Finally, sometimes our actions come as a result of a more subtle selfish desire—the desire to rid ourselves of guilt. Some aid agencies play heavily on that desire in their requests for help. They show videos of starving children with distended stomachs and big, sad, brown eyes. They compare the poverty of places like India and Africa with our own wealth. And they do this knowing that many of us will try to assuage our guilt and give ourselves some pleasure by sending some cash their way. Again, our giving becomes not an act of active submission, but a caving in to a selfish desire to be free from our own guilty feelings.

Like the Israelites of old, we have a tendency to turn our deeds into obligations or ways of fulfilling our own desires. When we do this, God takes no delight in them whatsoever. He says to us the same thing he had the prophet Amos tell the people of Israel: “I hate, I despise your feasts, and I take no delight in your solemn assemblies. Even though you offer me your burnt offerings and grain offerings, I will not accept them; and the peace offerings of your fattened animals, I will not look upon them. Take away from me the noise of your songs; to the melody of your harps I will not listen.” To avoid God’s wrath, we must examine ourselves for the same hypocrisy shown by Israel.

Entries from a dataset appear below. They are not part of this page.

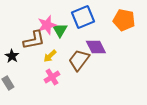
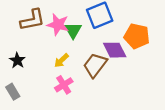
orange pentagon: (124, 20) -> (137, 36), moved
pink star: (47, 25) -> (58, 25), turned 30
brown L-shape: (34, 40) -> (32, 20), moved

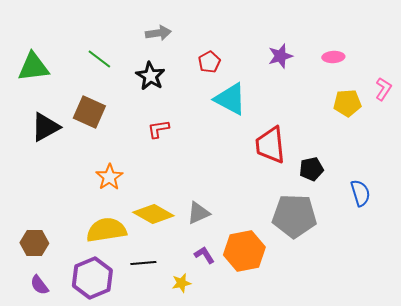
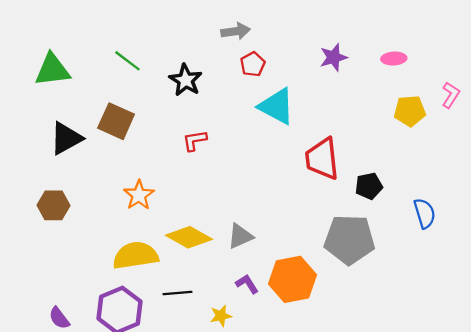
gray arrow: (158, 33) -> (236, 31), moved
brown hexagon: (34, 243) -> (53, 205), moved

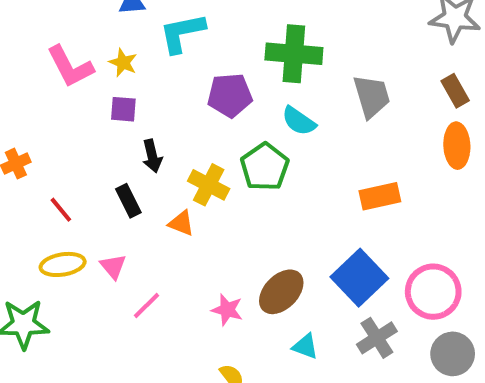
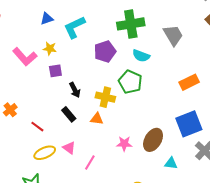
blue square: (359, 278) -> (189, 124), turned 36
pink star: (227, 310) -> (124, 144), moved

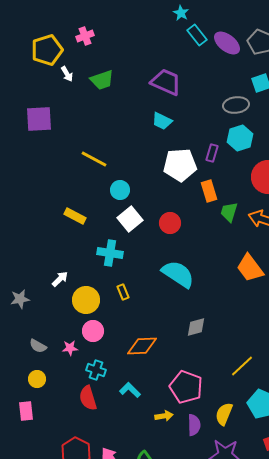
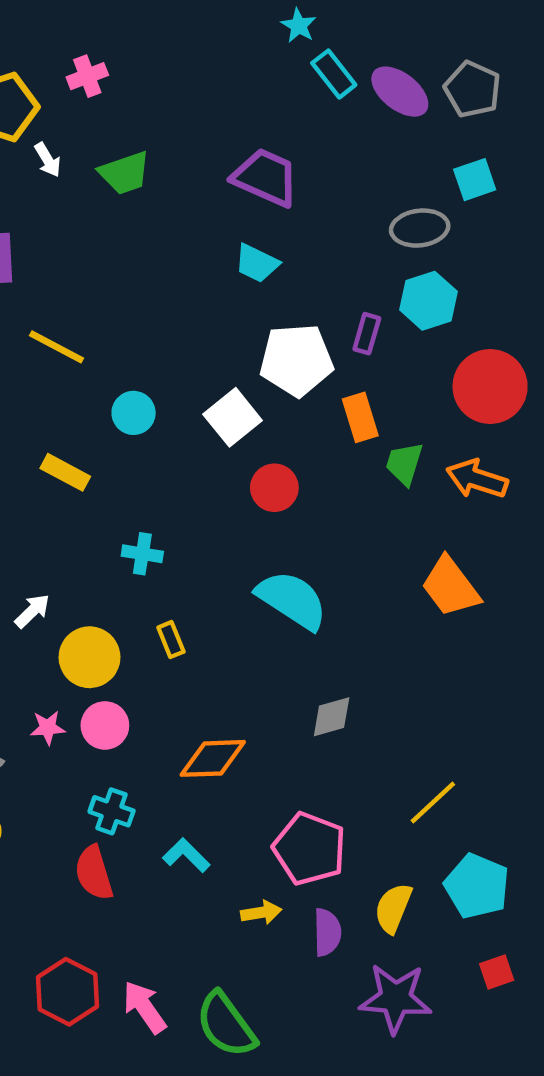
yellow line: (94, 159) -> (56, 347), moved
cyan circle: (120, 190) -> (134, 413), moved
white square: (130, 219) -> (233, 417), moved
cyan cross: (110, 253) -> (142, 554), size x0.7
pink star: (70, 348) -> (48, 728), moved

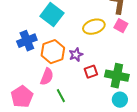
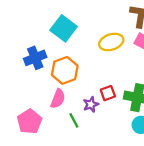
purple star: (76, 55) -> (91, 104), moved

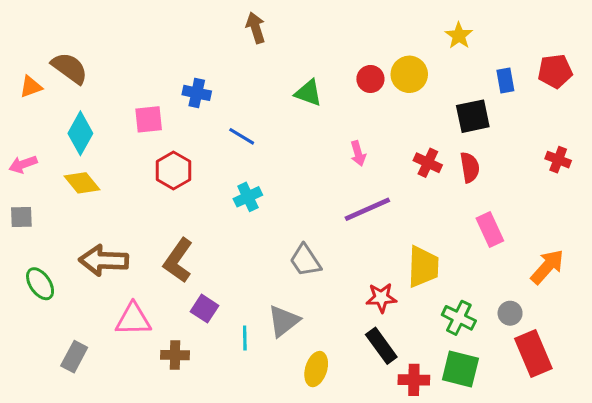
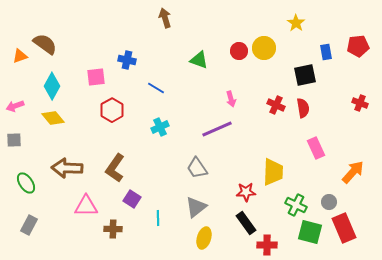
purple line: (367, 209) -> (217, 129), moved
gray triangle: (284, 321) -> (196, 207), moved
gray rectangle: (74, 357) -> (29, 225), moved
green square: (460, 369) -> (310, 232), moved

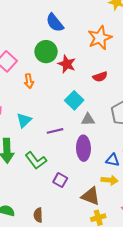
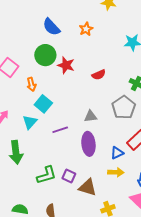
orange star: (100, 38) -> (86, 29), moved, size x0.6
cyan square: (74, 100) -> (43, 104), moved
blue triangle: (113, 160) -> (117, 153), turned -32
green L-shape: (36, 161) -> (47, 175), moved, turned -65
brown triangle: (91, 196) -> (88, 187), moved

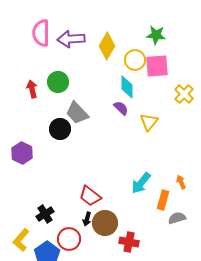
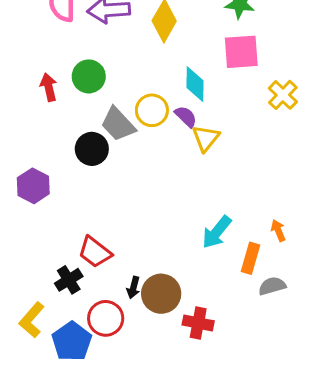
yellow circle: (135, 60) -> (152, 110), moved
yellow triangle: (149, 122) -> (206, 138), moved
red trapezoid: (90, 196) -> (95, 252), moved

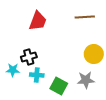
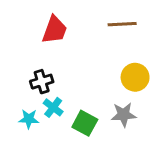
cyan star: (13, 70) -> (29, 119), moved
cyan cross: (37, 75) -> (53, 107), turned 32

B. We need to actively submit

But beyond simply looking to put away our own hypocrisy, the prophet’s words tell us that we need to actively submit. Our entire lives need to be given over to making the pleasure and delight of God and the people around us a priority. We must put ourselves last and serve our neighbors without any expectation of receiving anything in return. In doing so, we reflect the life our Savior, Jesus Christ, who submitted himself completely, giving up his very life for us sinners so that we may receive the ultimate delight of living forever in relationship with our Creator-Father. We need to actively submit.

1. Putting others first

We do this in two ways—by being active, not passive, and by putting others first.

There are any number of positive ways we can work to put others first. Let me highlight just a few.

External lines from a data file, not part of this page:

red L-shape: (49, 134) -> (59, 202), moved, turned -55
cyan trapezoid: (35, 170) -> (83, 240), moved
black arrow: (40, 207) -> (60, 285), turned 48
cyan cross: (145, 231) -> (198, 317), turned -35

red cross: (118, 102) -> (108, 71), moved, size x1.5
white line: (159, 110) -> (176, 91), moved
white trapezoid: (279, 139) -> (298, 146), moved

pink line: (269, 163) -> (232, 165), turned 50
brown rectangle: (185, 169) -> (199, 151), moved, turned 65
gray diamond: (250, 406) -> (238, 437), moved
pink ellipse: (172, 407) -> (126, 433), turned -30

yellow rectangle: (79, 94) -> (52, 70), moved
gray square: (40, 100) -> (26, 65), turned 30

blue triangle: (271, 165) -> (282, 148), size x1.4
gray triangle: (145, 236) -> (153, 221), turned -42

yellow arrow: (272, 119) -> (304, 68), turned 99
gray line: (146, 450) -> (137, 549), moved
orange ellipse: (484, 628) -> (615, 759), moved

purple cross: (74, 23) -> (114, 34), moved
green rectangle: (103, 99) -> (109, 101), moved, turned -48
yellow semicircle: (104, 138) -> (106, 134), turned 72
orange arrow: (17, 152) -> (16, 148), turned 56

a. Recognize the impoverished in our community

First, we need to recognize the impoverished in our community. I wish more of you could have the opportunity to serve as a deacon in this church. More than one person has commented to me that when they became a deacon they learned that there was an entire sector of our community of which they had been completely unaware.

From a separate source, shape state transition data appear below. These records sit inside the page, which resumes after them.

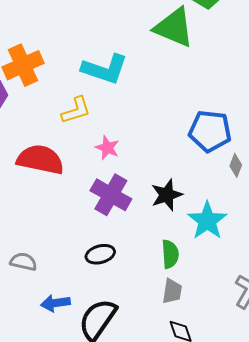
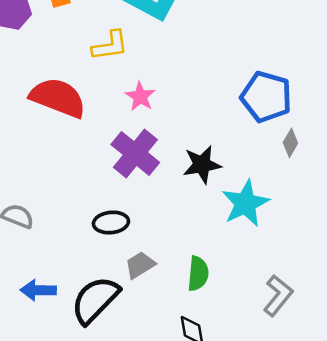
green semicircle: (170, 254) -> (198, 274), moved
gray trapezoid: (172, 291) -> (140, 265), moved, turned -140
blue arrow: (55, 303) -> (38, 290), moved

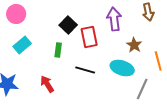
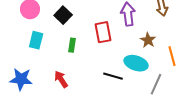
black square: (68, 25) -> (63, 15), moved
cyan rectangle: (22, 45) -> (36, 40), turned -36
black line: (85, 70) -> (113, 76), moved

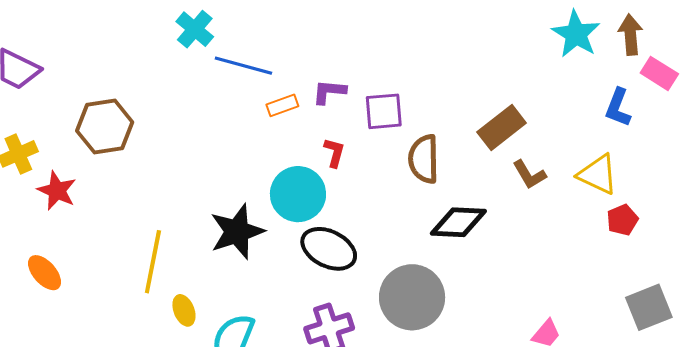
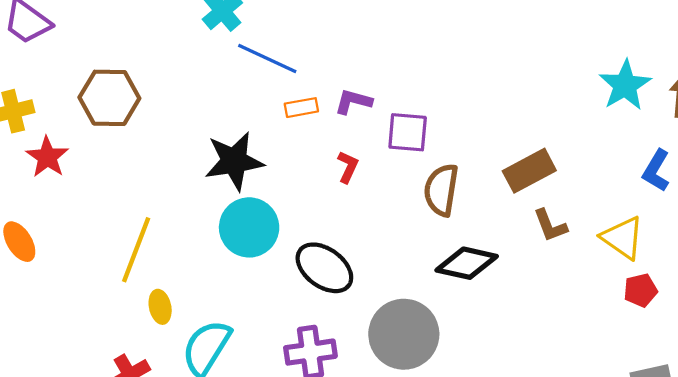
cyan circle: (298, 194) -> (249, 227), moved
black star: (237, 232) -> (234, 161), moved

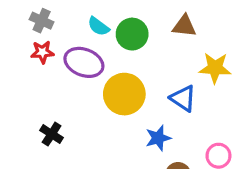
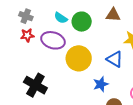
black cross: (52, 134) -> (35, 85), size x1.6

Sometimes this lack of awareness is purposeful. Dealing with people who have been sucked into poverty is difficult—even maddening. Our assumptions about how people behave get thrown out the window. We see things and get involved in situations that make us cry or make us sick. And so we avoid getting involved.

Sometimes the lack of awareness is just because of the way we live our lives in our comfortably sheltered suburbia, looking through rose-colored stained glass windows, pretending poverty doesn’t exist, or that when it does it is someone else’s problem, someone else’s fault. We blame it on bad behavior, on a lack of willingness to learn English, a lack of desire to improve oneself. In doing so, we shift the blame away from ourselves.

But we cannot actively untie the cords of the yoke of poverty unless we recognize poverty within our community. We cannot actively loose the chains of injustice unless we know about the injustices suffered by people around the world. Unless we know where we can find the hungry, the poor, and the naked, we won’t be able to share our food, provide shelter, and clothe the naked. We need to recognize the impoverished in our community.

b. Live in a way that helps others

Another way to put others first is to live in a way that helps others. This includes giving of course—helping others a priority in our lives. I’ve said it before, and I’ll say it again: I am so appreciative of the way Calvin Church does this symbolically every week by making the first offering each morning a benevolent offering—an offering destined to help those in need in some way. The active submission God desires from us means putting others first, and our offering structure is symbolic way of doing this. I hope you can find a way in your lives to also make sure that your “first offering” is for helping others, and it is only after that that you provide for your own needs and desires.

c. Spread the wealth

A third way we can put others first is to spread the wealth. Now I know that my use of those words is going to be controversial, given how those words have been used and abused in the current election campaign. As Christians, we may disagree on how we spread the wealth and the role of the state in doing so. But as Christians, whose job it is to put the welfare of others above our own, we must recognize that we have an obligation to spread the wealth.

In our text this morning, God is not saying “The poor you have with you always, so relax, take your time, pay your bills, balance your budget, fill up the SUV, build a big house out in the town, take a vacation, and, if there are any crumbs left on the table, have your kids put some pennies in their Peter Fish to help the hungry.” Rather, God clearly gives feeding the hungry high priority on the daily agenda of God’s people, even higher than providing for our own security, whether it be job security, security in our retirement investments or our kids’ college funds, or security in our access to foreign oil.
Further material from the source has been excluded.